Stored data
■ ■ ■ ■

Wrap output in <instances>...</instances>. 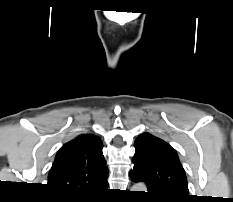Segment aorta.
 I'll return each mask as SVG.
<instances>
[{
    "instance_id": "762f6f07",
    "label": "aorta",
    "mask_w": 233,
    "mask_h": 202,
    "mask_svg": "<svg viewBox=\"0 0 233 202\" xmlns=\"http://www.w3.org/2000/svg\"><path fill=\"white\" fill-rule=\"evenodd\" d=\"M145 190H146V187L142 183L135 184L132 187V191H145Z\"/></svg>"
}]
</instances>
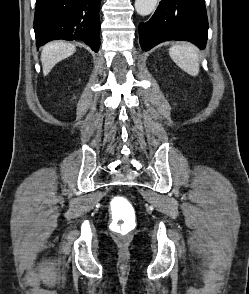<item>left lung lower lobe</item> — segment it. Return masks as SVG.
Here are the masks:
<instances>
[{"instance_id": "1", "label": "left lung lower lobe", "mask_w": 249, "mask_h": 294, "mask_svg": "<svg viewBox=\"0 0 249 294\" xmlns=\"http://www.w3.org/2000/svg\"><path fill=\"white\" fill-rule=\"evenodd\" d=\"M207 32L204 0H162L151 19L139 24L143 51L168 40H187L203 49Z\"/></svg>"}]
</instances>
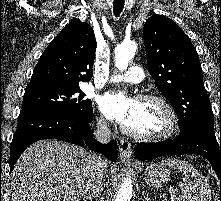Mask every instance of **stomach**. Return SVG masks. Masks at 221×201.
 Here are the masks:
<instances>
[{
  "mask_svg": "<svg viewBox=\"0 0 221 201\" xmlns=\"http://www.w3.org/2000/svg\"><path fill=\"white\" fill-rule=\"evenodd\" d=\"M144 179L151 186H163L170 180V170L161 163L151 164L144 171Z\"/></svg>",
  "mask_w": 221,
  "mask_h": 201,
  "instance_id": "stomach-1",
  "label": "stomach"
}]
</instances>
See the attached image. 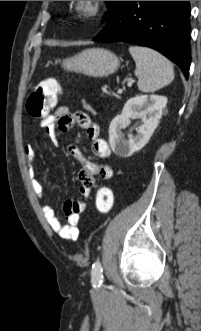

■ ■ ■ ■

> ABOUT THIS EXERCISE: Your copy must hold exactly the lines from the one with "Mask every instance" to the end of the records above, both included, and no pictures.

> SOLUTION:
Mask every instance of **stomach**. Return SVG masks. Masks at 221×201.
 Here are the masks:
<instances>
[{
  "mask_svg": "<svg viewBox=\"0 0 221 201\" xmlns=\"http://www.w3.org/2000/svg\"><path fill=\"white\" fill-rule=\"evenodd\" d=\"M144 179L151 186H163L170 180V170L161 163L151 164L144 171Z\"/></svg>",
  "mask_w": 221,
  "mask_h": 201,
  "instance_id": "stomach-1",
  "label": "stomach"
}]
</instances>
See the attached image. 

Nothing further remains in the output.